== Work item ==
Please transcribe, word for word, only the lines from the one containing "Астраханская область" through the last line of the records below, both included, and leave out every picture.

──────── Records

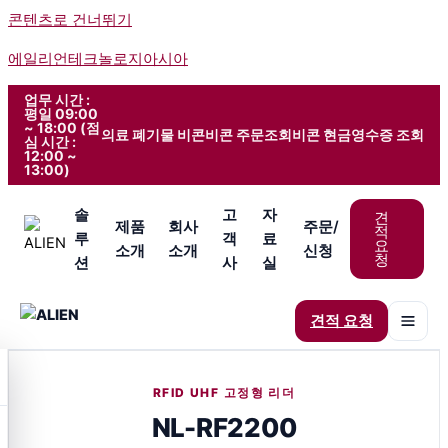
콘텐츠로 건너뛰기
에일리언테크놀로지아시아
업무 시간 :
평일 09:00
~ 18:00 (점
의료 폐기물 비콘
비콘 주문조회
비콘 현금영수증 조회
심 시간 :
12:00 ~
13:00)
솔
고
자
견
제품
회사
주문/
적
루
객
료
요
소개
소개
신청
청
션
사
실
견적 요청
RFID UHF 고정형 리더
NL-RF2200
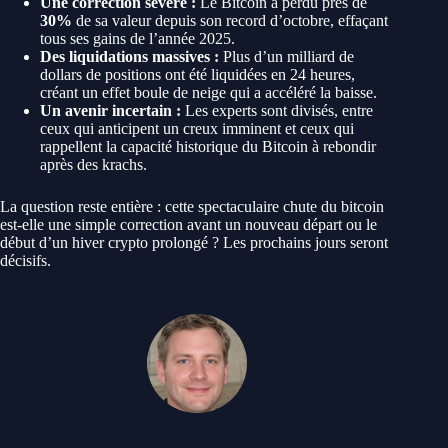
Une correction sévère :
Le Bitcoin a perdu près de
30%
de sa valeur depuis son record d’octobre, effaçant
tous ses gains de l’année 2025.
Des liquidations massives :
Plus d’un milliard de
dollars de positions ont été liquidées en 24 heures,
créant un effet boule de neige qui a accéléré la baisse.
Un avenir incertain :
Les experts sont divisés, entre
ceux qui anticipent un creux imminent et ceux qui
rappellent la capacité historique du Bitcoin à rebondir
après des krachs.
La question reste entière : cette spectaculaire chute du bitcoin
est-elle une simple correction avant un nouveau départ ou le
début d’un hiver crypto prolongé ? Les prochains jours seront
décisifs.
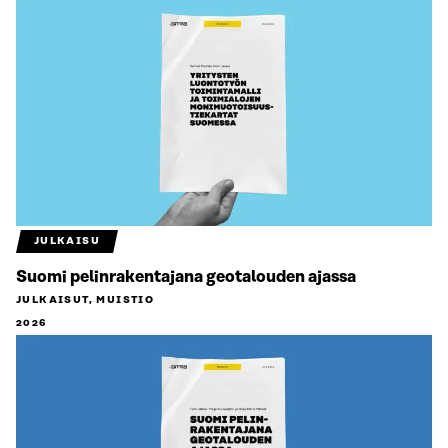
JULKAISU
Suomi pelinrakentajana geotalouden ajassa
JULKAISUT, MUISTIO
2026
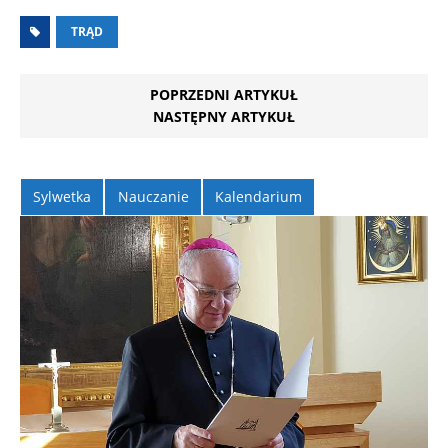
TRĄD
POPRZEDNI ARTYKUŁ
NASTĘPNY ARTYKUŁ
Sylwetka
Nauczanie
Kalendarium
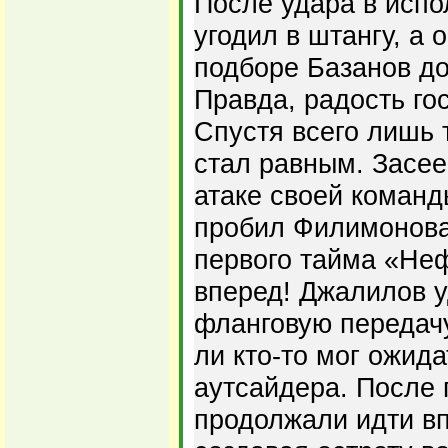
После удара в испо
угодил в штангу, а
подборе Базанов доб
Правда, радость го
Спустя всего лишь 
стал равным. Засее
атаке своей команд
пробил Филимонова 
первого тайма «Не
вперед! Джалилов у
фланговую передачу
ли кто-то мог ожид
аутсайдера. После
продолжали идти вп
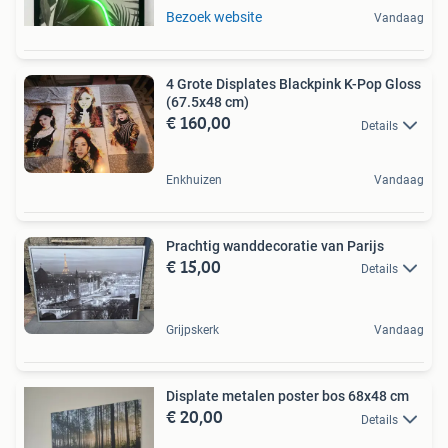
Bezoek website
Vandaag
4 Grote Displates Blackpink K-Pop Gloss
(67.5x48 cm)
€ 160,00
Details
Enkhuizen
Vandaag
Prachtig wanddecoratie van Parijs
€ 15,00
Details
Grijpskerk
Vandaag
Displate metalen poster bos 68x48 cm
€ 20,00
Details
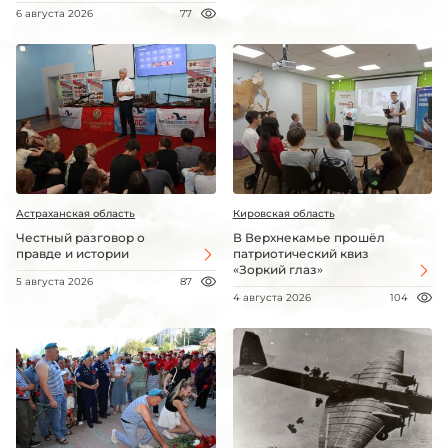
6 августа 2026
77
Астраханская область
Кировская область
Честный разговор о
В Верхнекамье прошёл
правде и истории
патриотический квиз
«Зоркий глаз»
5 августа 2026
87
4 августа 2026
104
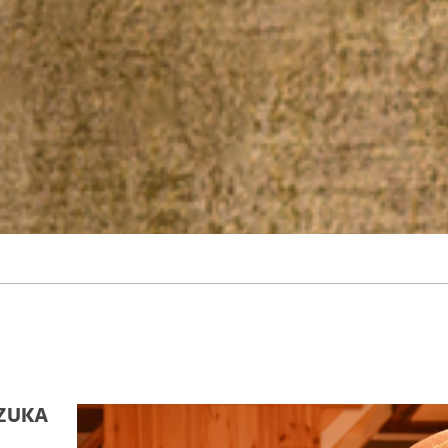
CZUKA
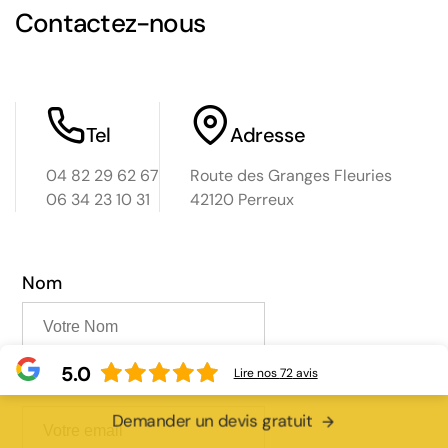
 Le
Contactez-nous
t,
nez au
Tel
Adresse
04 82 29 62 67
Route des Granges Fleuries
06 34 23 10 31
42120 Perreux
Nom
5.0
Lire nos
72
avis
Email
Demander un devis gratuit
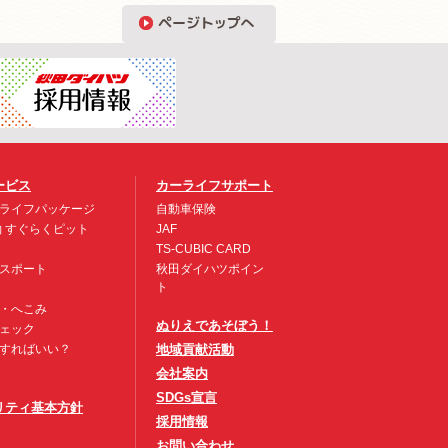
ービス
カーライフサポート
ライフパッケージ
自動車保険
約 すぐらくピット
JAF
TS-CUBIC CARD
スポート
秋田ダイハツポイン
ト
・へこみ
ぬりえであそぼう！
ェック
すればいい？
地域貢献活動
会社案内
SDGs宣言
リティ基本方針
採用情報
お問い合わせ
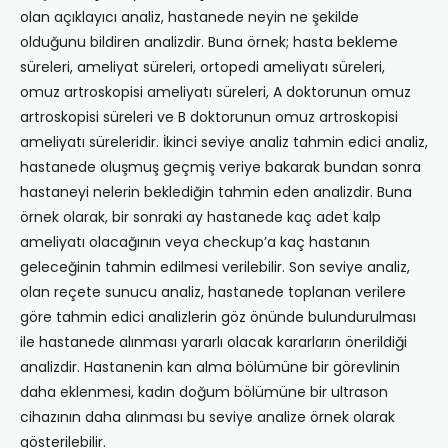
olan açıklayıcı analiz, hastanede neyin ne şekilde
olduğunu bildiren analizdir. Buna örnek; hasta bekleme
süreleri, ameliyat süreleri, ortopedi ameliyatı süreleri,
omuz artroskopisi ameliyatı süreleri, A doktorunun omuz
artroskopisi süreleri ve B doktorunun omuz artroskopisi
ameliyatı süreleridir. İkinci seviye analiz tahmin edici analiz,
hastanede oluşmuş geçmiş veriye bakarak bundan sonra
hastaneyi nelerin beklediğin tahmin eden analizdir. Buna
örnek olarak, bir sonraki ay hastanede kaç adet kalp
ameliyatı olacağının veya checkup’a kaç hastanın
geleceğinin tahmin edilmesi verilebilir. Son seviye analiz,
olan reçete sunucu analiz, hastanede toplanan verilere
göre tahmin edici analizlerin göz önünde bulundurulması
ile hastanede alınması yararlı olacak kararların önerildiği
analizdir. Hastanenin kan alma bölümüne bir görevlinin
daha eklenmesi, kadın doğum bölümüne bir ultrason
cihazının daha alınması bu seviye analize örnek olarak
gösterilebilir.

────────────────

== Result below ==
Астраханская область
Кировская область
Честный разговор о
В Верхнекамье прошёл
правде и истории
патриотический квиз
«Зоркий глаз»
5 августа 2026
87
4 августа 2026
104
CZUKA
 Le
Contactez-nous
t,
nez au
Tel
Adresse
04 82 29 62 67
Route des Granges Fleuries
06 34 23 10 31
42120 Perreux
Nom
5.0
Lire nos
72
avis
Email
Demander un devis gratuit
ービス
カーライフサポート
ライフパッケージ
自動車保険
約 すぐらくピット
JAF
TS-CUBIC CARD
スポート
秋田ダイハツポイン
ト
・へこみ
ぬりえであそぼう！
ェック
すればいい？
地域貢献活動
会社案内
SDGs宣言
リティ基本方針
採用情報
お問い合わせ
olan açıklayıcı analiz, hastanede neyin ne şekilde
olduğunu bildiren analizdir. Buna örnek; hasta bekleme
süreleri, ameliyat süreleri, ortopedi ameliyatı süreleri,
omuz artroskopisi ameliyatı süreleri, A doktorunun omuz
artroskopisi süreleri ve B doktorunun omuz artroskopisi
ameliyatı süreleridir. İkinci seviye analiz tahmin edici analiz,
hastanede oluşmuş geçmiş veriye bakarak bundan sonra
hastaneyi nelerin beklediğin tahmin eden analizdir. Buna
örnek olarak, bir sonraki ay hastanede kaç adet kalp
ameliyatı olacağının veya checkup’a kaç hastanın
geleceğinin tahmin edilmesi verilebilir. Son seviye analiz,
olan reçete sunucu analiz, hastanede toplanan verilere
göre tahmin edici analizlerin göz önünde bulundurulması
ile hastanede alınması yararlı olacak kararların önerildiği
analizdir. Hastanenin kan alma bölümüne bir görevlinin
daha eklenmesi, kadın doğum bölümüne bir ultrason
cihazının daha alınması bu seviye analize örnek olarak
gösterilebilir.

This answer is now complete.